Doğu Akdeniz Üniversitesi Akademik Personel Sendikası (DAÜ-SEN) Başkanlığı görevinden beklenmedik şekilde istifa eden Ulaş Gökçe, istifasının temel nedenini ‘hükümetin tavrı’ olarak açıklıyor.

Ulaş Gökçe, Doğu Akdeniz Üniversitesi’nde çözülmesi gereken çok ciddi sorunlar olduğuna ancak DAÜ Vakıf Yöneticiler Kurulu (VYK)’nun bile halihazırda atanamadığına dikkati çekiyor.

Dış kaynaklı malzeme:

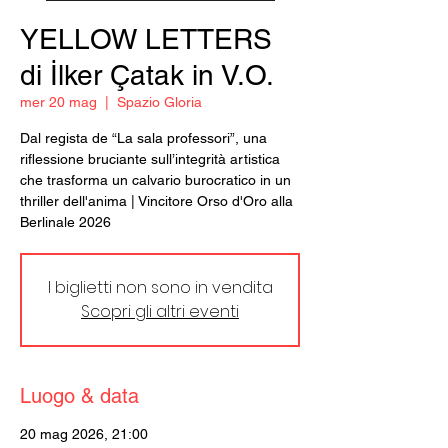
YELLOW LETTERS
di İlker Çatak in V.O.
mer 20 mag
  |  
Spazio Gloria
Dal regista de “La sala professori”, una
riflessione bruciante sull’integrità artistica
che trasforma un calvario burocratico in un
thriller dell'anima | Vincitore Orso d'Oro alla
Berlinale 2026
I biglietti non sono in vendita
Scopri gli altri eventi
Luogo & data
20 mag 2026, 21:00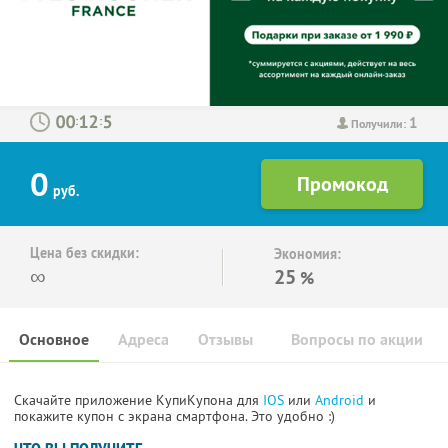
1
:
:
Получили:
0
руб.
Цена без скидки:
Экономия:
∞
25
%
Основное
Адреса
Отзывы
Вопросы по акции
Скачайте приложение КупиКупона для
IOS
или
Android
и
покажите купон с экрана смартфона. Это удобно :)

‘Peşkeş çekilen okullar meselesi’nin çözümü ve ‘işine son verilen yüzlerce insanın DAÜ’ye tekrar alınması’ için özellikle CTP-BG ile diyalog başlattıklarını kaydeden Gökçe, görüşmeler sırasında olumlu adımlar atılacağını ifade eden parti yetkililerinin icraat olarak önceki hükümetten farklı hiçbir şey yapmadıklarını ve hiçbir adım atmadıklarını belirtiyor.

Gökçe, DAÜ konusunda ‘eski hükümetin kamu vicdanını yaralamış icraatları’nın yeni hükümet tarafından düzeltilmediğini görünce sırf ‘koltuk doldurmak’ için DAÜ-SEN Başkanlığı’nı yürütmek istemediğine karar verdiğini sözlerine ekliyor.

‘Koltuk size bir şey verdiği için o koltuğu doldurmamak’ gerektiğinin altını çizen Ulaş Gökçe, ‘Yoksa yıllarca başkanlık yapardım. Kimse de bana git demezdi. Ama vicdanım buna izin vermedi’ diyor.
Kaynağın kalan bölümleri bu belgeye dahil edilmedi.